Description of the task »
Your task is to return the listing below word for word, without any of its images.

Given entries »

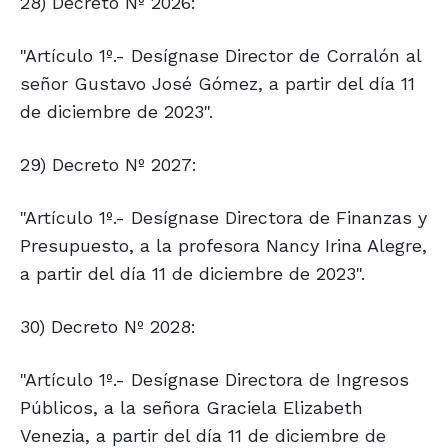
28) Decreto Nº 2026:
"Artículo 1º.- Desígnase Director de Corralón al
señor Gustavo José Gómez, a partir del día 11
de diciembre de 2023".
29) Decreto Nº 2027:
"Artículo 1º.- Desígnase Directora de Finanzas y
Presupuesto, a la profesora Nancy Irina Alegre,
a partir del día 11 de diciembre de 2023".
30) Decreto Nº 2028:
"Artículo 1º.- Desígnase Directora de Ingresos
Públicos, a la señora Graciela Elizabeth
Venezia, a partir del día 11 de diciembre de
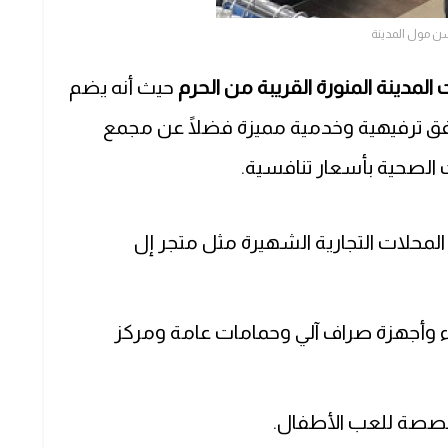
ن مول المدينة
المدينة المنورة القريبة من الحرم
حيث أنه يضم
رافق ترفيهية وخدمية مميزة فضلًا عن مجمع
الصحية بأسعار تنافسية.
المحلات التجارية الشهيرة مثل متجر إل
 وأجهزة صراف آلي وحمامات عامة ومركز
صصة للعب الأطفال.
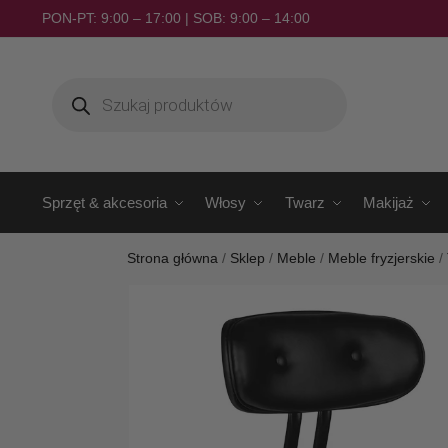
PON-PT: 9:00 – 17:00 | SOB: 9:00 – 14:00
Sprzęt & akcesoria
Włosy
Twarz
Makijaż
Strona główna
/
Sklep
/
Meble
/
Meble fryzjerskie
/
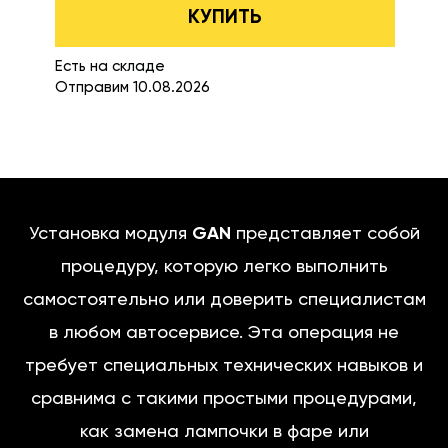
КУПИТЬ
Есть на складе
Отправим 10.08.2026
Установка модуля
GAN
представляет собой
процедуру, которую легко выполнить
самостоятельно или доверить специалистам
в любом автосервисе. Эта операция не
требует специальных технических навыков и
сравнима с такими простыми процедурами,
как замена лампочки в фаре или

Written reply »
28) Decreto Nº 2026:
"Artículo 1º.- Desígnase Director de Corralón al
señor Gustavo José Gómez, a partir del día 11
de diciembre de 2023".
29) Decreto Nº 2027:
"Artículo 1º.- Desígnase Directora de Finanzas y
Presupuesto, a la profesora Nancy Irina Alegre,
a partir del día 11 de diciembre de 2023".
30) Decreto Nº 2028:
"Artículo 1º.- Desígnase Directora de Ingresos
Públicos, a la señora Graciela Elizabeth
Venezia, a partir del día 11 de diciembre de
ن مول المدينة
المدينة المنورة القريبة من الحرم
حيث أنه يضم
رافق ترفيهية وخدمية مميزة فضلًا عن مجمع
الصحية بأسعار تنافسية.
المحلات التجارية الشهيرة مثل متجر إل
 وأجهزة صراف آلي وحمامات عامة ومركز
صصة للعب الأطفال.
PON-PT: 9:00 – 17:00 | SOB: 9:00 – 14:00
Sprzęt & akcesoria
Włosy
Twarz
Makijaż
Strona główna
/
Sklep
/
Meble
/
Meble fryzjerskie
/
КУПИТЬ
Есть на складе
Отправим 10.08.2026
Установка модуля
GAN
представляет собой
процедуру, которую легко выполнить
самостоятельно или доверить специалистам
в любом автосервисе. Эта операция не
требует специальных технических навыков и
сравнима с такими простыми процедурами,
как замена лампочки в фаре или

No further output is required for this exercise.